The interactions between stromal components and epithelial cells are known to be important in determining breast cancer risk and progression. However, many of the molecular mechanisms that underpin these interactions are unknown. We have recently identified an integrated multi-cellular program that controls manifold stromal alterations in breast cancer.

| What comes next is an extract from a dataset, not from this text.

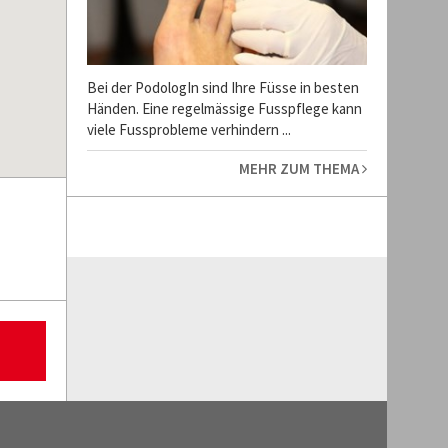
Bei der PodologIn sind Ihre Füsse in besten
Händen. Eine regelmässige Fusspflege kann
viele Fussprobleme verhindern ...
MEHR ZUM THEMA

Modulation of this program induces the concomitant appearance of many phenotypic alterations often observed in the stromal components surrounding a tumor: low adipocyte content, increased deposition of extra-cellular matrix (ECM) proteins and increased numbers of fibroblasts and vascular cells. These visual changes, referred to as desmoplasia, are induced by the secretion of cytokines that are instrumental in tumor progression. We have established a direct causal relationship between acquisition of these desmoplastic features and repression of the receptor CD36 in vitro and in vivo. Strikingly, CD36 repression is observed in all stromal cell types normally expressing CD36, fibroblasts, endothelial cells, macrophages and adipocytes. This repression occurs throughout breast tumor stroma compared to its adjacent histologically normal tissue. Widespread repression of CD36 has many functional implications since CD36 coordinately modulates adipocyte differentiation, angiogenesis, matrix deposition, cell-ECM interactions, and immune signaling, all of which constitute pro-tumorigenic phenotypes. Consistent with this, CD36 tumor levels are inversely correlated with tumor size and grade. Importantly, these stromal changes are seen in breast tissues in the absence of any malignancy, supporting that it is an early event in the tumorigenic process. We have gathered compelling evidence for the cytokine activin A repressing CD36, thus providing a mechanistic link between engagement of the DNA damage-Activin A pathway identified by us in damaged pre-malignant epithelial cells (vHMECs) and activation of the multicellular pro-tumorigenic stromal program characterized by CD36 repression. In this proposal, we wish to demonstrate the extent of the extrinsic impact of DNA damage within the epithelium on the stromal network described above.
In Specific Aim 1, we will investigate if damaged vHMECs, and malignant cells that typify different breast tumor subtypes, can repress CD36 through activin A in all stromal cell types that express CD36 and if tumorigenic phenotypes are induced in each cell type as a result of CD36 repression in vitro.
In Specific Aim 2, we will evaluate whether a telomere malfunction (DNA damage) murine model exhibits cd36-dependent desmoplastic and stromal tumorigenic phenotypes in vivo.
In Specific Aim 3, we will evaluate the contribution of each stromal cell type to these CD36-dependent tumorigenic phenotypes in vivo using a mouse xenograft model optimized in our laboratory. Finally, in Specific Aim 4, we will search for novel factors secreted by damaged vHMECs that can, like activin A, repress CD36 and promote CD36-dependent stromal tumorigenic phenotypes. Answers to these questions will provide clinicians with novel tools for prevention or reversion of the malignant state in human breast tissue.